Could you describe this in a bit more detail? Is the strike plate the curved piece (excuse my technical jargon) that bolts to the door jam?

That would make sense...remove that piece and make the "hole" in the door jam bigger (closer to the door side), and then screw it in so it sits closer to the door, right?


----------



## dakuda (Apr 30, 2009)

Yup.  It is not the 'best' way to fix it, but if you plan on replacing the doors and frame someday anyway it will hold you over for quite a while.


----------



## handyguys (May 1, 2009)

I would suggest another, better in my opinion, way to fix them.

Take a look at the stops on the door. This is the wood that the door presses against when closed. Its just a little strip, maybe 1/2" thick by 1.25" long. I'll bet when you press the door closed its hitting at the top, or the bottom, but not both and its not even.

Since you are repainting - I would remove this trim. Close the door so it latches properly and then re-install while the door is closed. This will give you a nice even look and no more binding. A small brad air nailer works great for easily re-installing this trim.


----------



## Christian (May 1, 2009)

That seems like a better way to fix the problem.

My only issue is...there are so many layers of old paint over this area I'm not so sure it will be very easy to get the trim off. Plus...I hadn't planned on painting inside the door jam...just the door itself.
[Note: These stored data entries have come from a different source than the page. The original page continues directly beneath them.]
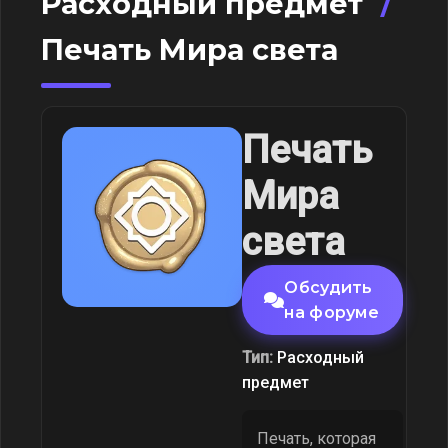
Расходный предмет
/
Печать Мира света
Печать
Мира
света
Обсудить
на форуме
Тип:
Расходный
предмет
Печать, которая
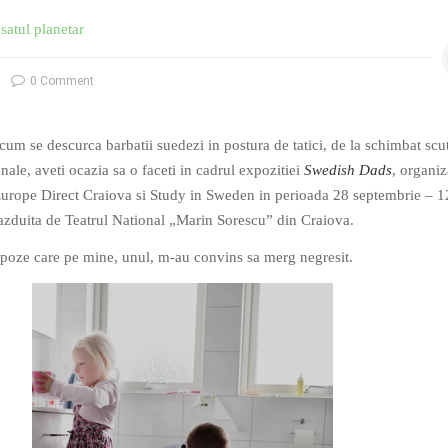
satul planetar
0 Comment
cum se descurca barbatii suedezi in postura de tatici, de la schimbat scu
le, aveti ocazia sa o faceti in cadrul expozitiei
Swedish Dads
, organiz
rope Direct Craiova si Study in Sweden in perioada 28 septembrie – 1
azduita de Teatrul National „Marin Sorescu” din Craiova.
 poze care pe mine, unul, m-au convins sa merg negresit.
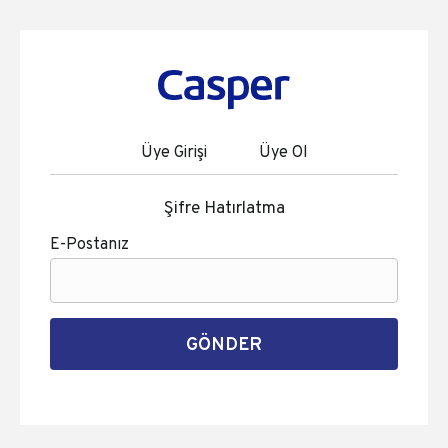
Üye Girişi
Üye Ol
Şifre Hatırlatma
E-Postanız
GÖNDER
I suppose I could do it this way still, but it will be a lot of extra work...even if it is the correct way to do it.

Do you think the above mentioned way could suffice also? I don't want to 'hack' it, but they are very old doors and will possibly be replaced eventually so if it will hold up I may go the quicker/easier route on this one...


----------



## dakuda (May 1, 2009)

Handyguys' way is better. My offering was the 'quick and dirty' method.


----------



## handyguys (May 1, 2009)

quick & dirty may be fine for your situation. Biggest issue may be the screw holes are too close to he old ones making it a little awkward to re-attach the strike plate.

With my technique I would probably just put on new stop material rather than trying to save the old. 

Then remember - "a little caulk, a little paint, makes a carpenter what he aint" Caulk will probably be required where the old meets the new to hide the transition from the old to he new.


----------



## Christian (Jun 5, 2009)

I actually got this done last week...finally.

The new strike plates that came with the new knobs worked great. I backed them slightly and there was actually room for new screw holes. Worked like a charm.

Thanks for the suggestions everyone!


----------